Familiares y vecinos de Alotenango, Sacatepéquez, (Guatemala), participan en el entierro de los cuerpos de 10 víctimas luego de la erupción del volcán de Fuego del 3 de junio de 2018.
Familiares y vecinos de Alotenango, Sacatepéquez, (Guatemala), participan en el entierro de los cuerpos de 10 víctimas luego de la erupción del volcán de Fuego del 3 de junio de 2018. / EFE
Efe
12 de julio 2018 - 11:22

A Julia se le paró el corazón el pasado 3 de junio. Desde entonces ya no le ha vuelto a latir con la misma velocidad ni con el mismo ritmo. La erupción del volcán de Fuego le arrebató a 18 familiares. Y hoy, más de un mes después, ha podido enterrar a la última decena para seguir viviendo.

Hace años que Julia abandonó San Miguel Los Lotes, la ciudad que quedó sepultada por la explosión y donde vivía una gran parte de su familia. Se casó con su marido, Genaro, y se fue a Alotenango, un pueblo cercano rodeado de montañas. Nadie le podía decir que ese volcán que ve todas las mañanas al despertarse le aniquilaría el ánimo.

"Esto es algo muy duro y muy difícil. Pero hemos luchado hasta el final", cuenta la joven a la Efe mientras observa los diez féretros, donde están sus padres, seis hermanas, una sobrina y una de sus cuñadas. Le duele el corazón. Pero aún le carcome más el alma recordar que no son los únicos. Ya ha enterrado a otros ocho.

Con los ojos encharcados, un gesto que viajó del dolor al alivio y la mirada clavada en su esposo, Julia cuenta que fue gracias a su familia que pudo darles paz y remanso a los suyos. Las autoridades y los bomberos los abandonaron. A su suerte.

Durante días acudieron solos a la zona cero a cavar con palas y a apartar las toneladas de ceniza y de arena con sus propias manos para buscar en el interior de la casa. Ahí estaban. Las mujeres en una habitación. El padre, el único hombre, en otra.

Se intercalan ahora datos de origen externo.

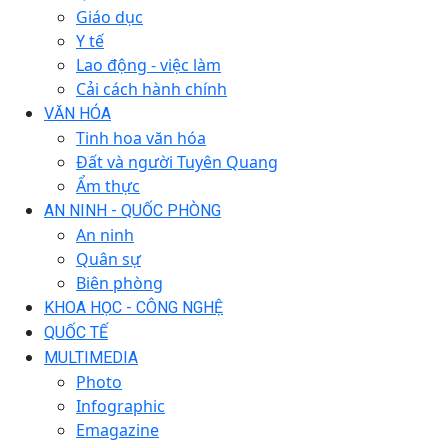
Giáo dục
Y tế
Lao động - việc làm
Cải cách hành chính
VĂN HÓA
Tinh hoa văn hóa
Đất và người Tuyên Quang
Ẩm thực
AN NINH - QUỐC PHÒNG
An ninh
Quân sự
Biên phòng
KHOA HỌC - CÔNG NGHỆ
QUỐC TẾ
MULTIMEDIA
Photo
Infographic
Emagazine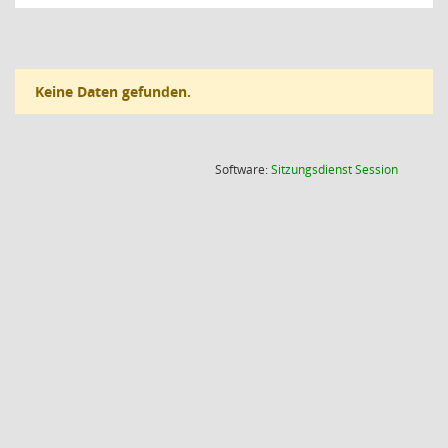
Keine Daten gefunden.
(Wird in
Software:
Sitzungsdienst
Session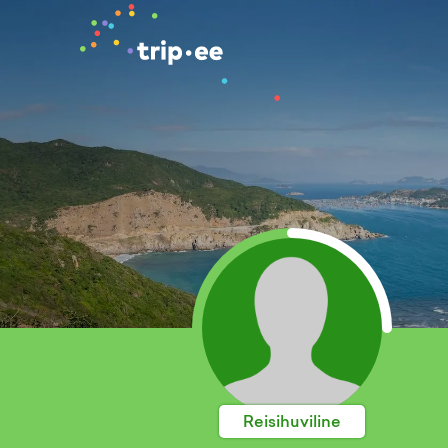
Reisihuviline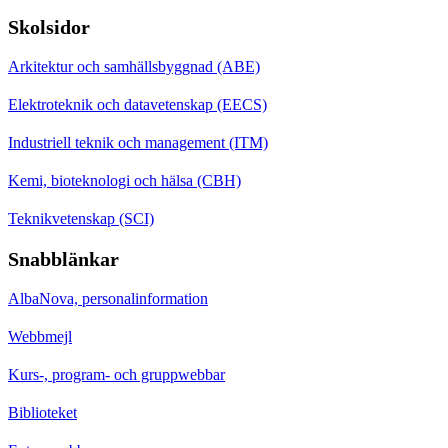
Skolsidor
Arkitektur och samhällsbyggnad (ABE)
Elektroteknik och datavetenskap (EECS)
Industriell teknik och management (ITM)
Kemi, bioteknologi och hälsa (CBH)
Teknikvetenskap (SCI)
Snabblänkar
AlbaNova, personalinformation
Webbmejl
Kurs-, program- och gruppwebbar
Biblioteket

"Sentimos que nos abandonaron", apunta el hombre con una voz desgarradora. Sabe que ahora llega el tiempo de pasar página, pero no será fácil: "Se descansa por una parte, pero se sufre por otra". Genaro lo sabe bien. Su familia nunca volverá a estar completa.

Los corazones de todos han quedado parados, igual que los relojes de Alotenango. No han vuelto a marcar el tiempo desde el pasado 3 de junio. La gente mira con recelo el volcán, hoy un mar manso: "Mírelo que belleza". Bernardo señala esa nube de ceniza que sale del cráter. No tiene miedo. El cono es "su amigo", pero sabe que la erupción del 3 de junio fue "inmensa". Nadie se lo esperaba.

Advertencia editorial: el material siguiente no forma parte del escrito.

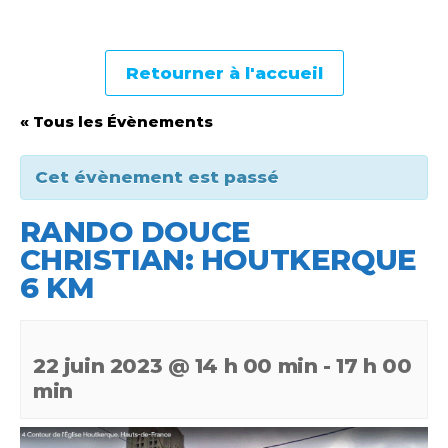
Retourner à l'accueil
« Tous les Évènements
Cet évènement est passé
RANDO DOUCE
CHRISTIAN: HOUTKERQUE
6 KM
22 juin 2023 @ 14 h 00 min
-
17 h 00
min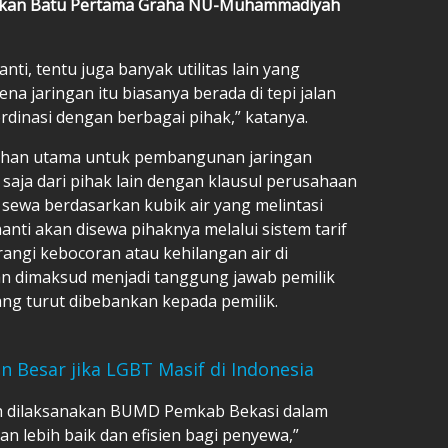
etakan Batu Pertama Graha NU-Muhammadiyah
ti, tentu juga banyak utilitas lain yang
a jaringan itu biasanya berada di tepi jalan
ordinasi dengan berbagai pihak,” katanya.
ilihan utama untuk pembangunan jaringan
a saja dari pihak lain dengan klausul perusahaan
s sewa berdasarkan kubik air yang melintasi
anti akan disewa pihaknya melalui sistem tarif
angi kebocoran atau kehilangan air di
an dimaksud menjadi tanggung jawab pemilik
ang turut dibebankan kepada pemilik.
n Besar jika LGBT Masif di Indonesia
dah dilaksanakan BUMD Pemkab Bekasi dalam
kan lebih baik dan efisien bagi penyewa,”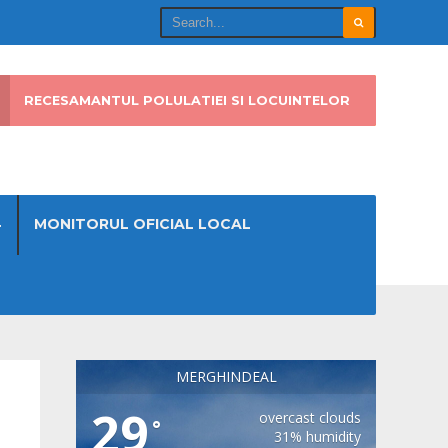
RECESAMANTUL POLULATIEI SI LOCUINTELOR
4
MONITORUL OFICIAL LOCAL
MERGHINDEAL
29
overcast clouds
°
31% humidity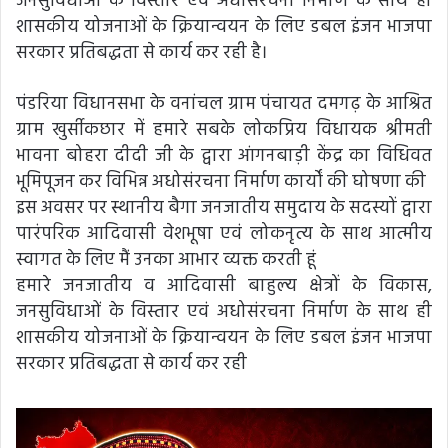
जनसुविधाओं के विस्तार एवं अधोसंरचना निर्माण के साथ ही
शासकीय योजनाओं के क्रियान्वयन के लिए डबल इंजन भाजपा
सरकार प्रतिबद्धता से कार्य कर रही है।
पंडरिया विधानसभा के वनांचल ग्राम पंचायत दमगढ़ के आश्रित
ग्राम खुर्सीकछार में हमारे सबके लोकप्रिय विधायक श्रीमती
भावना बोहरा दीदी जी के द्वारा आंगनबाड़ी केंद्र का विधिवत
भूमिपूजन कर विभिन्न अधोसंरचना निर्माण कार्यों की घोषणा की
इस अवसर पर स्थानीय बैगा जनजातीय समुदाय के सदस्यों द्वारा
पारंपरिक आदिवासी वेशभूषा एवं लोकनृत्य के साथ आत्मीय
स्वागत के लिए मैं उनका आभार व्यक्त करती हूं
हमारे जनजातीय व आदिवासी बाहुल्य क्षेत्रों के विकास,
जनसुविधाओं के विस्तार एवं अधोसंरचना निर्माण के साथ ही
शासकीय योजनाओं के क्रियान्वयन के लिए डबल इंजन भाजपा
सरकार प्रतिबद्धता से कार्य कर रही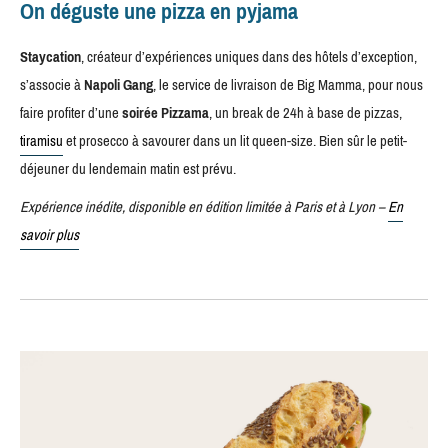
On déguste une pizza en pyjama
Staycation
, créateur d’expériences uniques dans des hôtels d’exception,
s’associe à
Napoli Gang
, le service de livraison de Big Mamma, pour nous
faire profiter d’une
soirée Pizzama
, un break de 24h à base de pizzas,
tiramisu
et prosecco à savourer dans un lit queen-size. Bien sûr le petit-
déjeuner du lendemain matin est prévu.
Expérience inédite, disponible en édition limitée à Paris et à Lyon –
En
savoir plus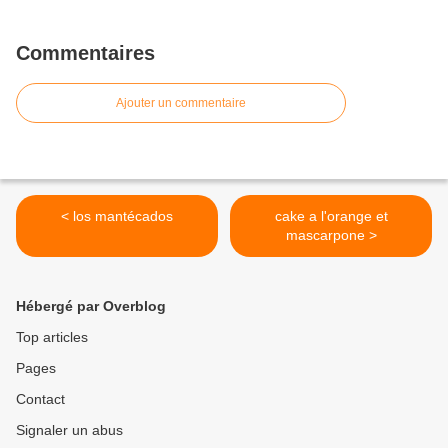
Commentaires
Ajouter un commentaire
< los mantécados
cake a l'orange et
mascarpone >
Hébergé par Overblog
Top articles
Pages
Contact
Signaler un abus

"Llegó sin avisar". Igual que la hora de levantar los féretros y llevarlos al cementerio. La gente empieza a formar filas. Los más pequeños cargan las fotos de los fallecidos. Para que no los olviden. Los hombres del pueblo, centenares, levantan los féretros y se van turnando durante las dos horas de trayecto.

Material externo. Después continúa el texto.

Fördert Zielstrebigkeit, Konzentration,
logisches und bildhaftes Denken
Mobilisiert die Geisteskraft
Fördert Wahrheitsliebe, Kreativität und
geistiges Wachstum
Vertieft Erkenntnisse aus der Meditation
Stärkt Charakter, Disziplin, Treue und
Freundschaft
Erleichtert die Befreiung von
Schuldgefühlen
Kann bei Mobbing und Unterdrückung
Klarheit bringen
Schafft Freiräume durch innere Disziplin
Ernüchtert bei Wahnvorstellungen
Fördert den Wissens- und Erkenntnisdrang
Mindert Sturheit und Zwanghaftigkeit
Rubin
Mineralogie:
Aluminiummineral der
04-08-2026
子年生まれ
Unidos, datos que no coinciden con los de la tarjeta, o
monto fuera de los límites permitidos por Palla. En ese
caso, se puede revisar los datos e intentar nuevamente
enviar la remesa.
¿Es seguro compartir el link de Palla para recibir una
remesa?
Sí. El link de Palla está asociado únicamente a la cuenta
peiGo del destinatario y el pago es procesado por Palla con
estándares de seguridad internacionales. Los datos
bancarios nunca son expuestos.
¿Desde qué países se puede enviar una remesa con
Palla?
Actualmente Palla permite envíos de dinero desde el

Es el entierro más grande del pueblo y no quieren dejar de acompañarlos. Dejando que en su hombro descanse el peso de la muerte o paseando unas flores de colores, tantos como tiene el alma.

"¡Qué triste!", comenta una anciana con el pelo plateado, mientras se cubre con un paño verde. La pequeña es la que más pena les da. "Tenía toda la vida por delante". Ya no hay vuelta atrás.

El silencio y la música fúnebre solo se quiebran con los llantos y las conversaciones de una tragedia que ha marcado a todo un país. No solo a Julia. Ha arrebatado más de 113 vidas mientras otras 329 personas siguen desaparecidas.

Esta joven de pelo azabache sabe que entre la mujer que se despertó el domingo 3 de junio, a la hora en la que empezaban a salir los primeros rayos de sol, y la que este miércoles fijaba su mirada en la decena de féretros ha pasado una eternidad.

Toda la vida seguirá cargando con el peso de una erupción que la sacó de un profundo sueño y que le provoca dificultades para respirar. Solo le queda el consuelo de saber que vivieron juntos y se van juntos. Para volar. Para soñar. A las faldas del mismo volcán que le detuvo un corazón que hoy busca seguir latiendo.